About Lauren Mirecki

I am a saved-by-grace, failing-forward, wife and graduated homeschool student turned homeschooling mom of 4 residing in Ontario, Canada. I am passionate about teaching my children the truth of God's word through how He is teaching me, our school lessons and experiences as a family. My days are best spent together with my family, at home, or in the outdoors, learning how to be more creative, serving and encouraging others, and striving to see and give all glory to God.
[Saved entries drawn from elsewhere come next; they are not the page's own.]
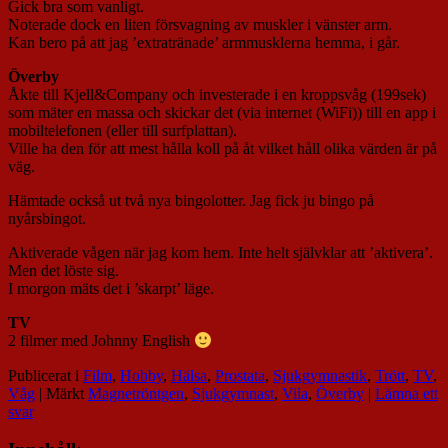
Gick bra som vanligt.
Noterade dock en liten försvagning av muskler i vänster arm.
Kan bero på att jag ’extratränade’ armmusklerna hemma, i går.
Överby
Åkte till Kjell&Company och investerade i en kroppsvåg (199sek)
som mäter en massa och skickar det (via internet (WiFi)) till en app i
mobiltelefonen (eller till surfplattan).
Ville ha den för att mest hålla koll på åt vilket håll olika värden är på
väg.
Hämtade också ut två nya bingolotter. Jag fick ju bingo på
nyårsbingot.
Aktiverade vågen när jag kom hem. Inte helt självklar att ’aktivera’.
Men det löste sig.
I morgon mäts det i ’skarpt’ läge.
TV
2 filmer med Johnny English
Publicerat i
Film
,
Hobby
,
Hälsa
,
Prostata
,
Sjukgymnastik
,
Trött
,
TV
,
Våg
|
Märkt
Magnetröntgen
,
Sjukgymnast
,
Vila
,
Överby
|
Lämna ett
svar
23 thoughts on “Your Kids Need Dating Too!

  1. CRA

    My husband and I have talked about doing this several times in the past and one of us will go on one date with one of our boys and then we get busy and the plan gets set aside. Thank you for a great reminder of how important this is! I just put it on my calendar for my husband and I to sit down this week and actually schedule the dates. I love this idea!

    Reply
    1. Lauren

      I know too well what you mean! But don’t beat yourself up over it – just the fact that you’re doing it is good! How did it go with the planning and follow up?

      Reply
  2. Vicchair Vanderhoof

    We are a little behind on this. We dont have income in winter so by this time of winter it is tight and it has been so cold that we have not been able to go to the park or anything like that. This is a rural area so not many options such as a mall or anything. Our house is so small there is no place to get away from others. So our sons and I will enjoy dating again when the weather is nice outside again. We usually go to the state park or have an ice cream cone. I am looking forward to it and I know our youngest is for sure.

    Reply
    1. Lauren

      I know, I had grand ideas of going tobogganing and skating as our dates, but it’s been ridiculously too cold outside (though we have been skiing as a family). So we’re using the grocery shopping trips or running errands as our time instead. And maybe one night you can put the other boys in their room with a movie/book/cd and just hang out with one of your sons on his own? Just a thought! :0) Love your ideas for warmer weather!

      Reply
  3. Jenni

    I am a homeschooling mom of six ages 11, 9, 7, 4, 2 and 6 months. We take the older three individually to pie night each week at Village Inn. The pie is free so we buy a drink and it is a perfect environment. I do three weeks, then my husband does three. The kids really like it.

    Reply
  4. Heather Means

    Im taking my kiddos out all next month when we are on a family vacation. Looking forward to getting some one on one time with each of them for the first time in a long time (since the baby was born, shes 16 months and Im expecting again).

    Reply
    1. Lauren

      Oh congratulations Heather! And vacation time is a great time to make those one-on-ones happen, especially with a busy household. I should remember to do that next time!

      Reply
    1. Lauren

      It’s nice for the kids to have time with daddy since it’s more limited in most cases – maybe you can alternate so you can both get one-on-one? As moms we don’t often (at least not very often) get to see that individual side of our kiddos when we are with them all day long.

      Reply
  5. Colette Sears

    My kids and I have date nights.
    One night of the week, both choose which night. They get to hang out with mom without all the rules. They are in charge of planning the fun. I get to just be with them without being in disciplinary mode or anything. They love love love this time.

    Reply
  6. JamericanSpice

    My kids and I do date nights. They have chosen what night they wanted to spend with me. Sometimes it’s just an hour up and we do whatever they want to do. They run the agenda.

    Maybe one day I’ll be able to take them out.

    I love the ideas. I already do most of them.